Circulation March 31, 2020 Issue

24 min • 30 mars 2020

Dr Carolyn Lam: Welcome to Circulation on the Run, your weekly podcast summary and backstage pass to the journal and its editors. I'm Dr Carolyn Lam, Associate Editor from the National Heart Center and Duke National University of Singapore.

Dr Greg Hundley: And I'm Dr Greg Hundley from the VCU Health Pauley Heart Center in Richmond, Virginia. Well, Carolyn, we've got a great feature article this week, evaluating do we wait or do we do now ablation of ventricular tachycardia in patients with ischemic cardiomyopathy and implantable defibrillators? But before we get to that, how about if we grab our coffee or whatever it may be and jump into the other articles?

Dr Carolyn Lam:               Sure. Well, Greg, have you ever wondered what the outcomes are of transcatheter aortic valve replacement, or TAVR, in patients with bicuspid aortic valve stenosis?

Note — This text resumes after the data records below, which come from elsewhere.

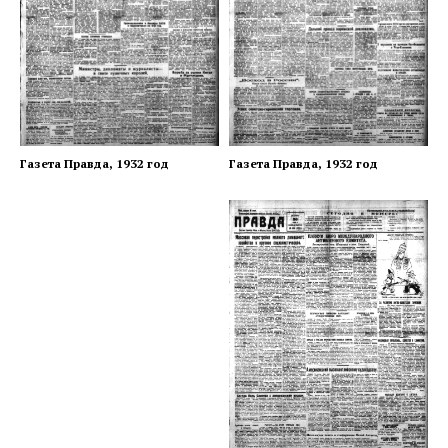
Газета Правда, 1932 год
Газета Правда, 1932 год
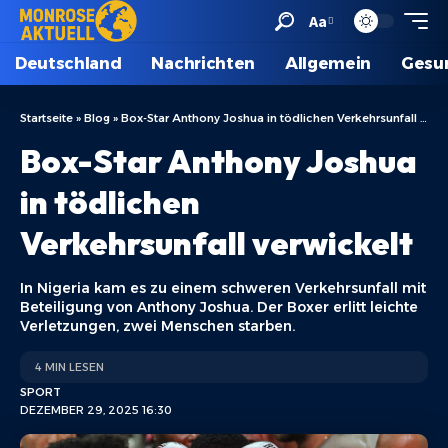
Aa
Deutschland
Nachrichten
Allgemein
Gesu
Startseite
»
Blog
»
Box-Star Anthony Joshua in tödlichen Verkehrsunfall verwickelt
Box-Star Anthony Joshua
in tödlichen
Verkehrsunfall verwickelt
In Nigeria kam es zu einem schweren Verkehrsunfall mit
Beteiligung von Anthony Joshua. Der Boxer erlitt leichte
Verletzungen, zwei Menschen starben.
4 MIN LESEN
SPORT
DEZEMBER 29, 2025 16:30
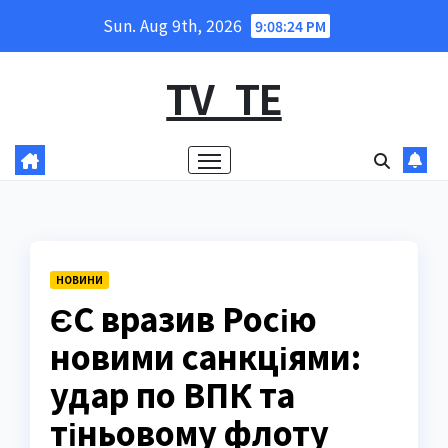
Skip
Sun. Aug 9th, 2026
9:08:25 PM
to
content
TV_TE
НОВИНИ
ЄС вразив Росію
новими санкціями:
удар по ВПК та
тіньовому флоту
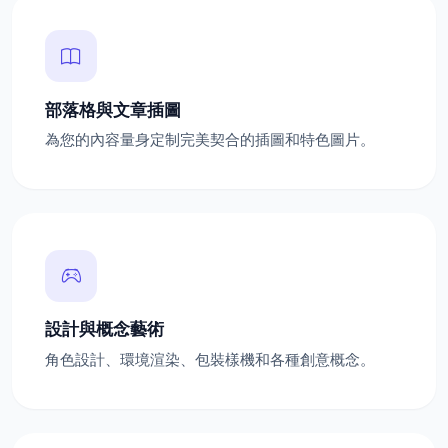
部落格與文章插圖
為您的內容量身定制完美契合的插圖和特色圖片。
設計與概念藝術
角色設計、環境渲染、包裝樣機和各種創意概念。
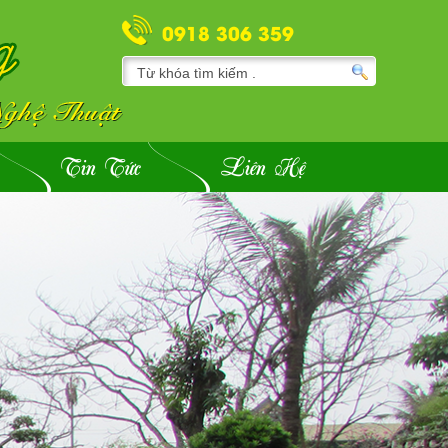
0918 306 359
Tin Tức
Liên Hệ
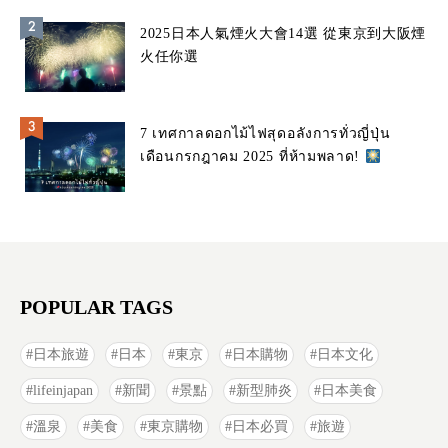
2025日本人氣煙火大會14選 從東京到大阪煙
火任你選
7 เทศกาลดอกไม้ไฟสุดอลังการทั่วญี่ปุ่น
เดือนกรกฎาคม 2025 ที่ห้ามพลาด!
POPULAR TAGS
日本旅遊
日本
東京
日本購物
日本文化
lifeinjapan
新聞
景點
新型肺炎
日本美食
溫泉
美食
東京購物
日本必買
旅遊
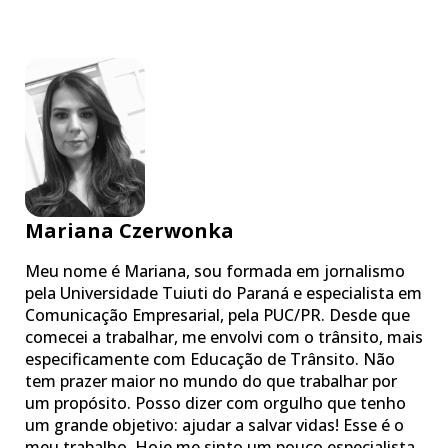
Mariana Czerwonka
Meu nome é Mariana, sou formada em jornalismo
pela Universidade Tuiuti do Paraná e especialista em
Comunicação Empresarial, pela PUC/PR. Desde que
comecei a trabalhar, me envolvi com o trânsito, mais
especificamente com Educação de Trânsito. Não
tem prazer maior no mundo do que trabalhar por
um propósito. Posso dizer com orgulho que tenho
um grande objetivo: ajudar a salvar vidas! Esse é o
meu trabalho. Hoje me sinto um pouco especialista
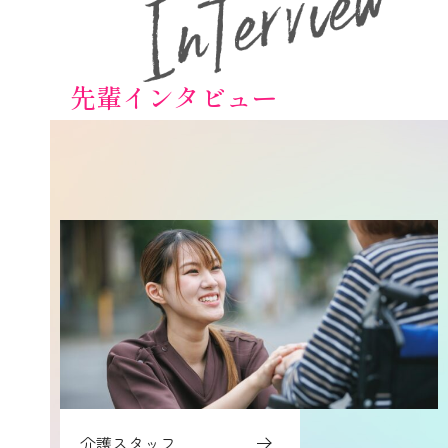
先輩インタビュー
介護スタッフ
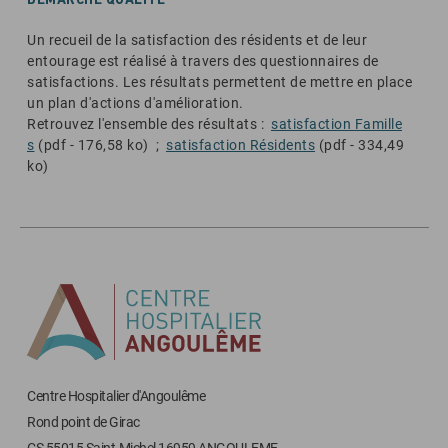
DEMARCHE QUALITE
Un recueil de la satisfaction des résidents et de leur
entourage est réalisé à travers des questionnaires de
satisfactions. Les résultats permettent de mettre en place
un plan d'actions d'amélioration.
Retrouvez l'ensemble des résultats :
satisfaction Famille
s
(pdf - 176,58 ko) ;
satisfaction Résidents
(pdf - 334,49
ko)
Centre Hospitalier d'Angoulême
Rond point de Girac
CS 55015 Saint-Michel 16959 ANGOULEME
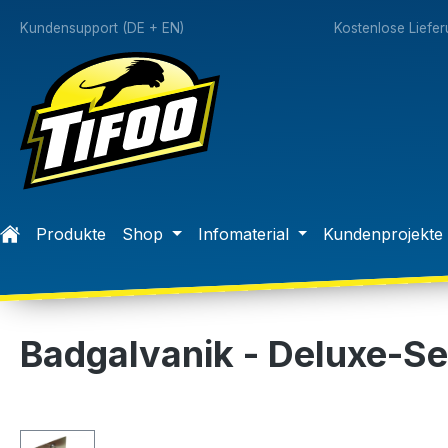
springen
Zur Hauptnavigation springen
Kundensupport (DE + EN)
Kostenlose Liefe
Produkte
Shop
Infomaterial
Kundenprojekte
Badgalvanik - Deluxe-Se
Bildergalerie überspringen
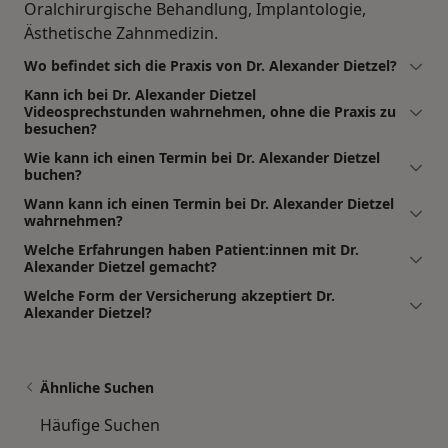
Oralchirurgische Behandlung, Implantologie,
Ästhetische Zahnmedizin.
Wo befindet sich die Praxis von Dr. Alexander Dietzel?
Kann ich bei Dr. Alexander Dietzel
Videosprechstunden wahrnehmen, ohne die Praxis zu
besuchen?
Wie kann ich einen Termin bei Dr. Alexander Dietzel
buchen?
Wann kann ich einen Termin bei Dr. Alexander Dietzel
wahrnehmen?
Welche Erfahrungen haben Patient:innen mit Dr.
Alexander Dietzel gemacht?
Welche Form der Versicherung akzeptiert Dr.
Alexander Dietzel?
Ähnliche Suchen
Häufige Suchen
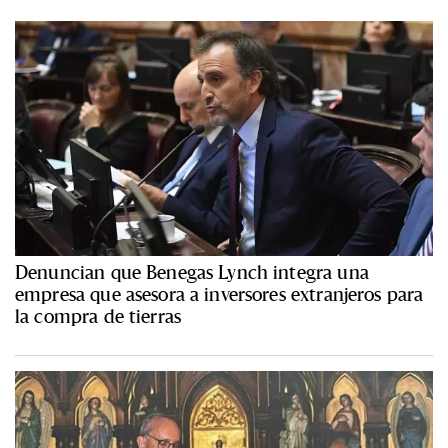
Denuncian que Benegas Lynch integra una
empresa que asesora a inversores extranjeros para
la compra de tierras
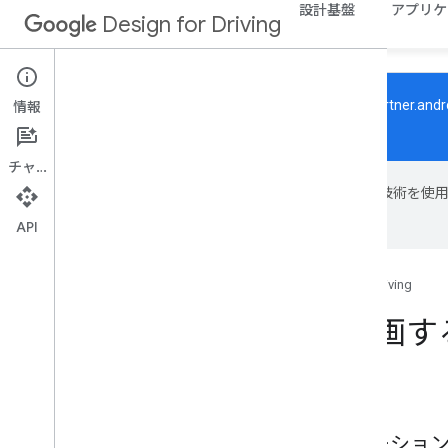
設計基盤
アプリケ
Design for Driving
ドライビング向けデザインは
docs.partner.andr
情報
す。
チャット
Google は AI 
場合があります。
API
Google for Developers
Design for Driving
閲覧ビューを計画す
このページの内容
ブラウジング ビューのガイドライン
アプリの最上位のナビゲーション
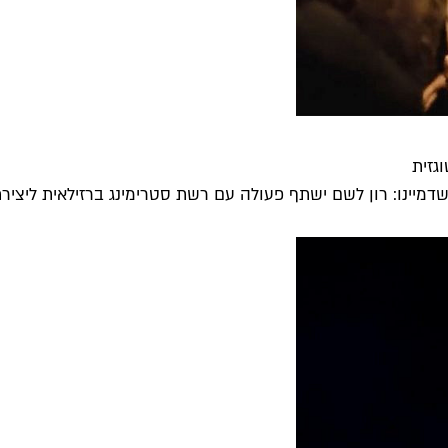
גזית
יינו: רון לשם ישתף פעולה עם רשת סטרימינג ברזילאית ליצירת "פ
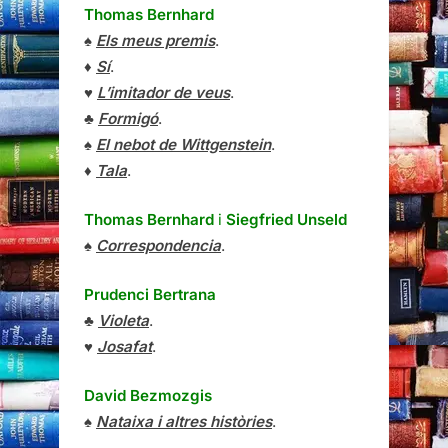
Thomas Bernhard
♠
Els meus premis
.
♦
Sí
.
♥
L’imitador de veus
.
♣
Formigó
.
♠
El nebot de Wittgenstein
.
♦
Tala
.
Thomas Bernhard
i
Siegfried Unseld
♠
Correspondencia
.
Prudenci Bertrana
♣
Violeta
.
♥
Josafat
.
David Bezmozgis
♠
Nataixa i altres històries
.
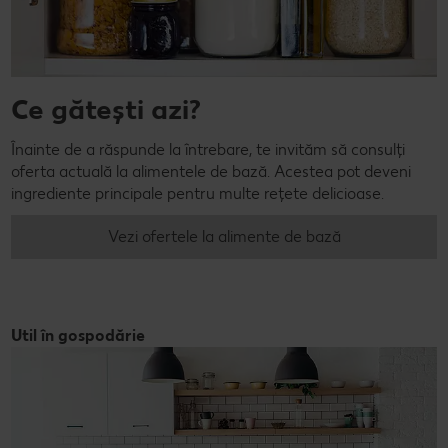
Ce gătești azi?
Înainte de a răspunde la întrebare, te invităm să consulți
oferta actuală la alimentele de bază. Acestea pot deveni
ingrediente principale pentru multe rețete delicioase.
Vezi ofertele la alimente de bază
Util în gospodărie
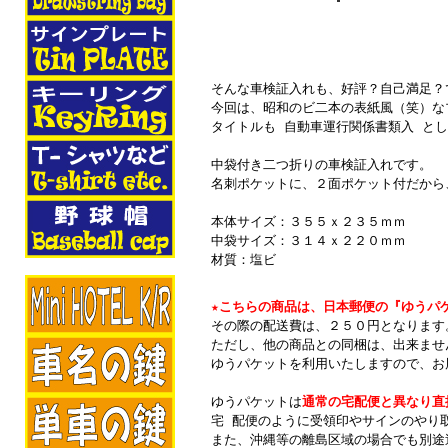
そんな車検証入れも、好評？自己満足？
今回は、昭和のビ二本の表紙風（笑）な
タイトルも 自動車運行関係書類入 と
中袋付き二つ折りの車検証入れです。
名刺ポケットに、２面ポケット付だから
本体サイズ：３５５ｘ２３５ｍｍ
中袋サイズ：３１４ｘ２２０ｍｍ
材質：塩ビ
★こちらの商品は、日本郵便の『ゆうパ
その際の配送費は、２５０円となります
ただし、他の商品との同梱は、出来ませ
ゆうパケットを利用いたしますので、お
ゆうパケットは
通常の宅配便と異なり直
宅 配便のように受領印やサインのやり
また、沖縄等の離島区域の場合でも別途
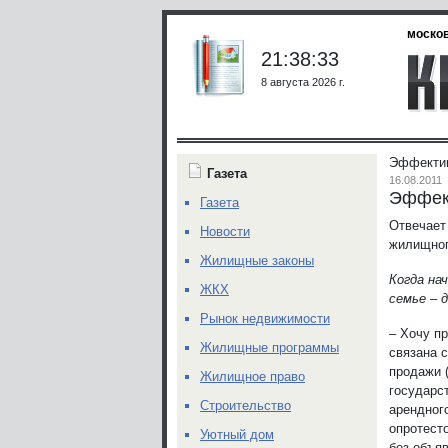
москов
21:38:33
8 августа 2026 г.
Эффектив
Газета
16.08.2011
Эффек
Газета
Отвечает
Новости
жилищног
Жилищные законы
Когда на
ЖКХ
семье – 
Рынок недвижимости
– Хочу п
Жилищные программы
связана 
продажи 
Жилищное право
государс
Строительство
арендног
опротест
Уютный дом
без объя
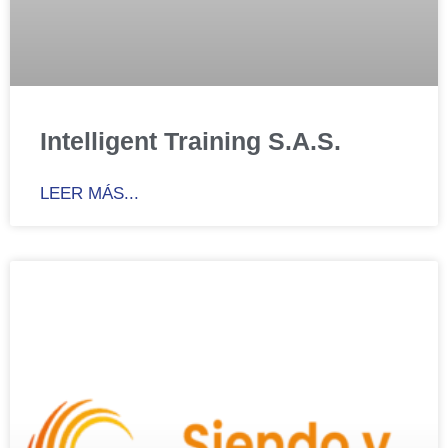
Intelligent Training S.A.S.
LEER MÁS...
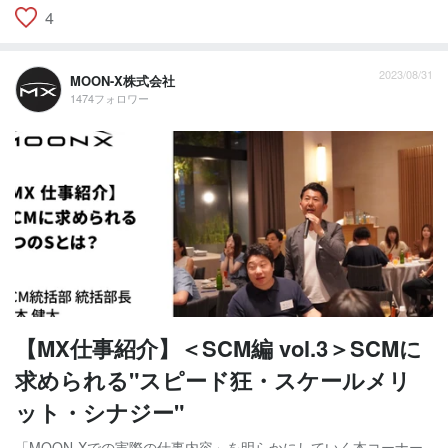
4
2023/08/31
MOON-X株式会社
1474フォロワー
【MX仕事紹介】＜SCM編 vol.3＞SCMに
求められる"スピード狂・スケールメリ
ット・シナジー"
「MOON-Xでの実際の仕事内容」を明らかにしていく本コーナー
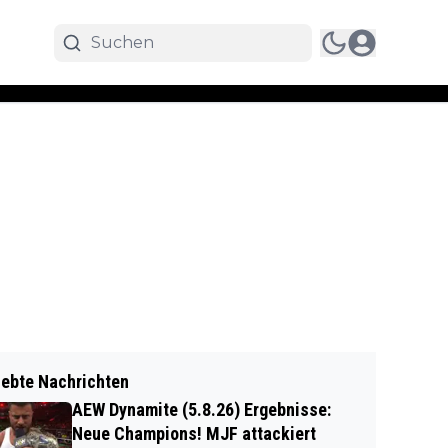
iebte Nachrichten
AEW Dynamite (5.8.26) Ergebnisse:
Neue Champions! MJF attackiert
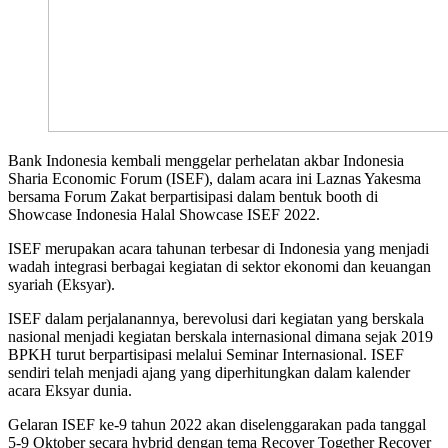
Bank Indonesia kembali menggelar perhelatan akbar Indonesia
Sharia Economic Forum (ISEF), dalam acara ini Laznas Yakesma
bersama Forum Zakat berpartisipasi dalam bentuk booth di
Showcase Indonesia Halal Showcase ISEF 2022.
ISEF merupakan acara tahunan terbesar di Indonesia yang menjadi
wadah integrasi berbagai kegiatan di sektor ekonomi dan keuangan
syariah (Eksyar).
ISEF dalam perjalanannya, berevolusi dari kegiatan yang berskala
nasional menjadi kegiatan berskala internasional dimana sejak 2019
BPKH turut berpartisipasi melalui Seminar Internasional. ISEF
sendiri telah menjadi ajang yang diperhitungkan dalam kalender
acara Eksyar dunia.
Gelaran ISEF ke-9 tahun 2022 akan diselenggarakan pada tanggal
5-9 Oktober secara hybrid dengan tema Recover Together Recover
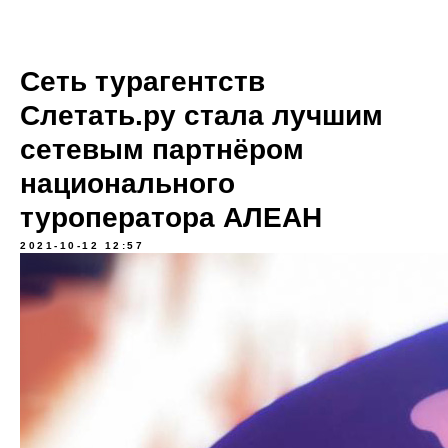
Сеть турагентств
Слетать.ру стала лучшим
сетевым партнёром
национального
туроператора АЛЕАН
2021-10-12 12:57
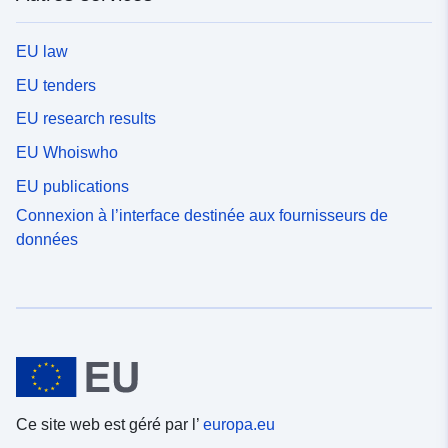
EU law
EU tenders
EU research results
EU Whoiswho
EU publications
Connexion à l’interface destinée aux fournisseurs de
données
Ce site web est géré par l’
europa.eu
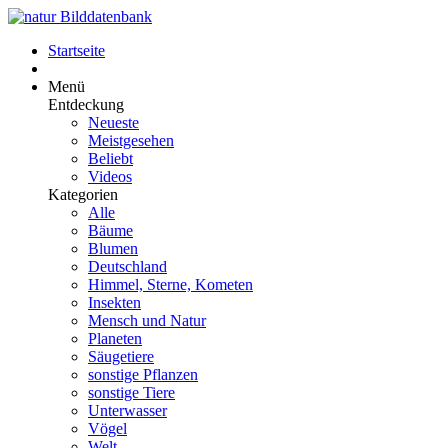
Startseite
Menü
Entdeckung
Neueste
Meistgesehen
Beliebt
Videos
Kategorien
Alle
Bäume
Blumen
Deutschland
Himmel, Sterne, Kometen
Insekten
Mensch und Natur
Planeten
Säugetiere
sonstige Pflanzen
sonstige Tiere
Unterwasser
Vögel
Welt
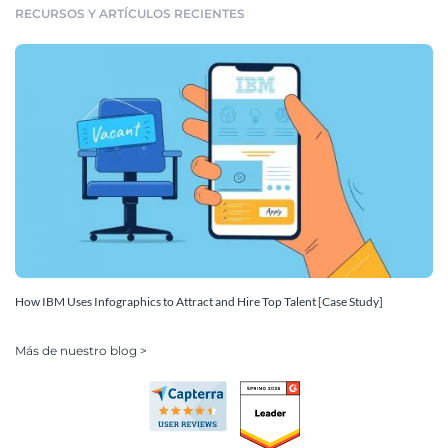
RECURSOS Y ARTÍCULOS RECIENTES
How IBM Uses Infographics to Attract and Hire Top Talent [Case Study]
Más de nuestro blog >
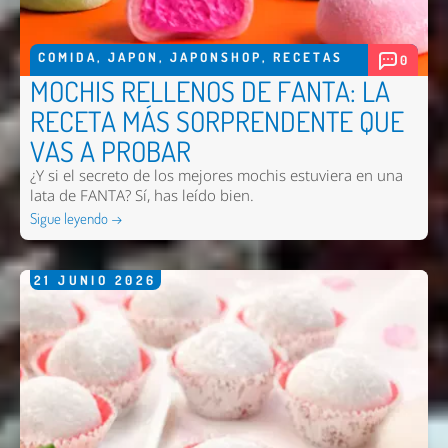
COMIDA
,
JAPON
,
JAPONSHOP
,
RECETAS
0
MOCHIS RELLENOS DE FANTA: LA
RECETA MÁS SORPRENDENTE QUE
VAS A PROBAR
¿Y si el secreto de los mejores mochis estuviera en una
lata de FANTA? Sí, has leído bien.
Sigue leyendo →
21
JUNIO
2026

Now, remember, patients with bicuspid aortic valve stenosis were excluded from the pivotal evaluations of TAVR.

Dr Greg Hundley: I wondered that yesterday, Carolyn.

Dr Carolyn Lam: Well, guess what, Greg, it's your lucky day because we're going to get answers now from corresponding author Dr Brennan from DCRI and coauthors who use data from the Society of Thoracic Surgeons, American College of Cardiology, TAVR registry from 2011 to 2018 to determine the device success procedural outcomes, post-TAVR valve performance and in-hospital clinical outcomes in almost 171,000 eligible procedures, of which 5,412 TAVR procedures were performed in bicuspid aortic valve patients, including 3,705 with current generation devices.

Dr Greg Hundley: Wow. Carolyn, this sounds to me like probably one of the largest collections of patients that have had TAVR and bicuspid valves. What did they find?

Dr Carolyn Lam: Well, compared to patients with tricuspid aortic valves, bicuspid aortic valve patients were younger and had a lower STS predicted risk of operative mortality score, so you have to bear that in mind first. With the current generation TAVR devices, the incidence of device success was only slightly lower for bicuspid versus tricuspid aortic valve patients and residual two-plus aortic insufficiency remains slightly higher, though, for bicuspid versus tricuspid aortic valve patients.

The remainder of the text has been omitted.